梅雨入りした関東。
肌寒い1日となる中、飲食店には開店前から長い行列ができていました。

そのお目当ては、フレンチで修業を積んだシェフ自慢のとんかつ。
埼玉県産の貴重なブランド豚「香り豚」を使用し、口に入れた瞬間、脂がさらりと溶けるのが特徴です。

そんな人気のとんかつを作るのに欠かせないのが、ラード。
しかし、中東情勢の悪化が続く中、1kg当たりの食用向けラードの価格は前の年より30円値上がり。

とんかつ そら ~空~の水野昴平料理長は、「ラードの価格がすごく上がっている。(一斗缶)3500円だったのが、7000~8000円まで上がっている状態」と話します。

3年前のオープン時から仕入れ値はじわじわと上昇し、現在、8000円近くまで高騰しているといいます。

スペイン豚の一時輸入停止で、国産豚も高騰。
まさに“ダブルパンチ”状態です。

一方で、「キャベツが値上がらないのは助かる」と、とんかつの“名脇役”キャベツが平年より安く、唯一の救いになっているといいます。

低温でゆっくりと揚げるとんかつは提供に時間がかかるため、店ではシャキシャキの千切りキャベツを先に出し、おかわりは1回まで無料です。

一時期高騰していたキャベツですが、水野料理長は「値上がった前と値上がった後のちょうど間ぐらいの金額で落ち着いている。(とんかつに)欠かせないパートナー・相棒。(金額は)ステイしてもらえると助かる」と話します。

店では4月に商品の値上げをしたばかり。
豚肉・ラードの高騰でダブルパンチ状態の中、何とか踏みとどまりたいといいます。

一方、この週末にぎわいを見せていたのが、栃木・鹿沼市の農産品直売所「あぜみち鹿沼店」です。

行列の先で行われていたのは、制限時間は20秒、1回300円のタマネギ詰め放題です。

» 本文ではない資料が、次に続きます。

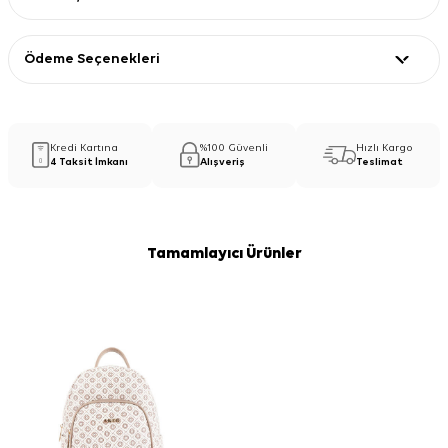
Ödeme Seçenekleri
Kredi Kartına
%100 Güvenli
Hızlı Kargo
4 Taksit İmkanı
Alışveriş
Teslimat
Tamamlayıcı Ürünler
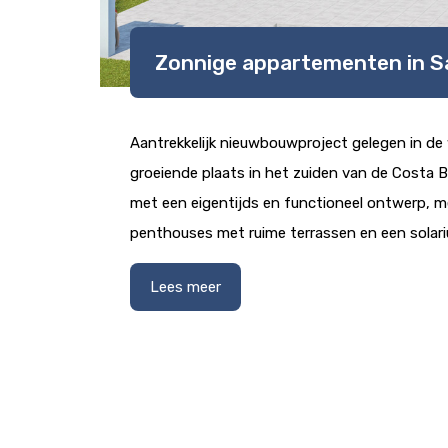
Zonnige appartementen in Sa
Aantrekkelijk nieuwbouwproject gelegen in de 
groeiende plaats in het zuiden van de Costa 
met een eigentijds en functioneel ontwerp, 
penthouses met ruime terrassen en een solari
Lees meer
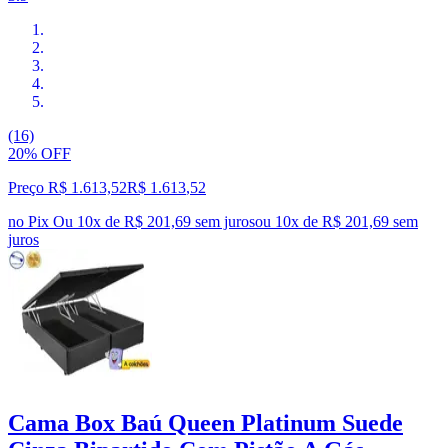
(16)
20% OFF
Preço R$ 1.613,52
R$
1.613
,
52
no Pix
Ou 10x de R$ 201,69 sem juros
ou
10
x de
R$ 201,69
sem
juros
Cama Box Baú Queen Platinum Suede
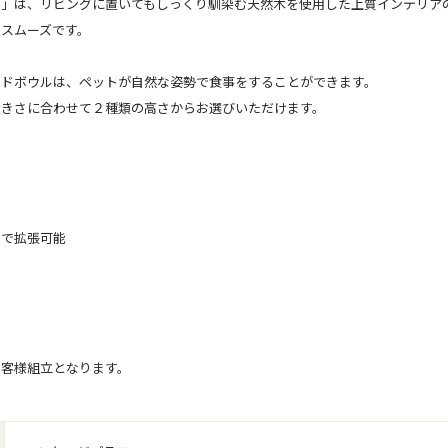
ス」は、リビングに置いてもしっくり馴染む天然木を使用した上質インテリア
スムーズです。
ードボウルは、ペットが自然な姿勢で食事をすることができます。
大きさに合わせて２種類の高さからお選びいただけます。
ス
加で拡張可能
お客様組立となります。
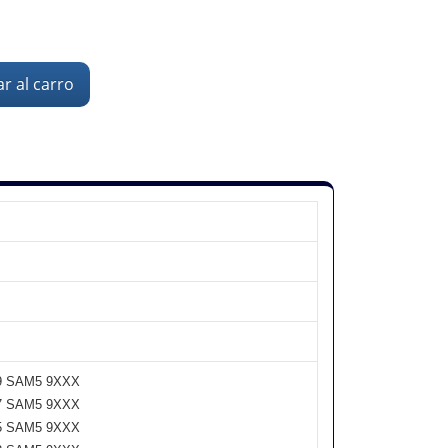
r al carro
 9 SAM5 9XXX
 7 SAM5 9XXX
 5 SAM5 9XXX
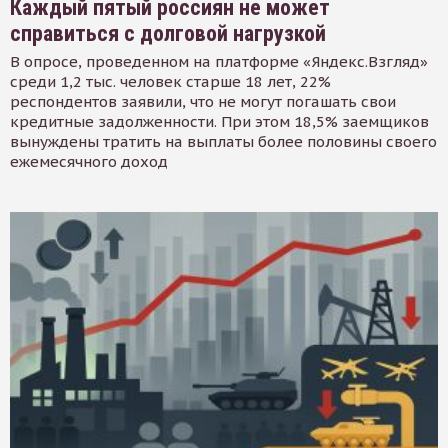
Каждый пятый россиян не может
справиться с долговой нагрузкой
В опросе, проведенном на платформе «Яндекс.Взгляд»
среди 1,2 тыс. человек старше 18 лет, 22%
респондентов заявили, что не могут погашать свои
кредитные задолженности. При этом 18,5% заемщиков
вынуждены тратить на выплаты более половины своего
ежемесячного доход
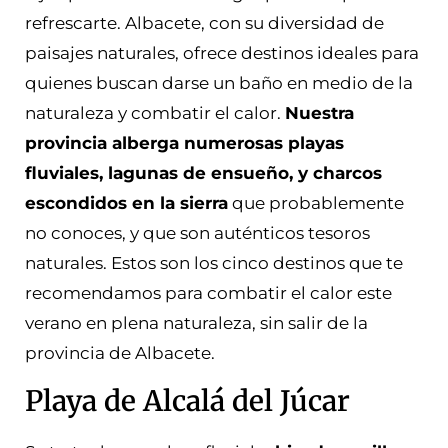
refrescarte. Albacete, con su diversidad de
paisajes naturales, ofrece destinos ideales para
quienes buscan darse un baño en medio de la
naturaleza y combatir el calor.
Nuestra
provincia alberga numerosas playas
fluviales, lagunas de ensueño, y charcos
escondidos en la sierra
que probablemente
no conoces, y que son auténticos tesoros
naturales. Estos son los cinco destinos que te
recomendamos para combatir el calor este
verano en plena naturaleza, sin salir de la
provincia de Albacete.
Playa de Alcalá del Júcar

参加した人は「15~16個入っています。お得だと思います」「楽しかったです」「20個です。目標達成ちょうどできたので良かった」などと話し、中には20個超えのつわもの親子も。

にぎわっていたのは詰め放題だけではありません。
直売所では午後になると、次々とキャベツを手に取る人たちの姿が。

目玉商品の大玉キャベツは、9周年の「9」にちなみ、90円という驚きの価格に。
売り場は多くの人で埋め尽くされました。

さらに、キャベツだけでなくピーマンやニラも90円。
モヤシは1袋、何と9円。

地元農家などの協力により、食卓に欠かせない野菜が激安で販売されました。

格安のキャベツは販売開始から、わずか30分ほどで完売となりました。

農産直売所あぜみち 広報担当・及川拓人さん:
農家さんも物価高があるので、特に資材、袋、肥料などが値上がりしてる。苦しいタイミングだけど直接交渉しながら、量はいつもよりちょっと減らしてもいいので、できるだけ買いやすい値段で数量限定で楽しんでもらえるように商品をご用意させていただきました。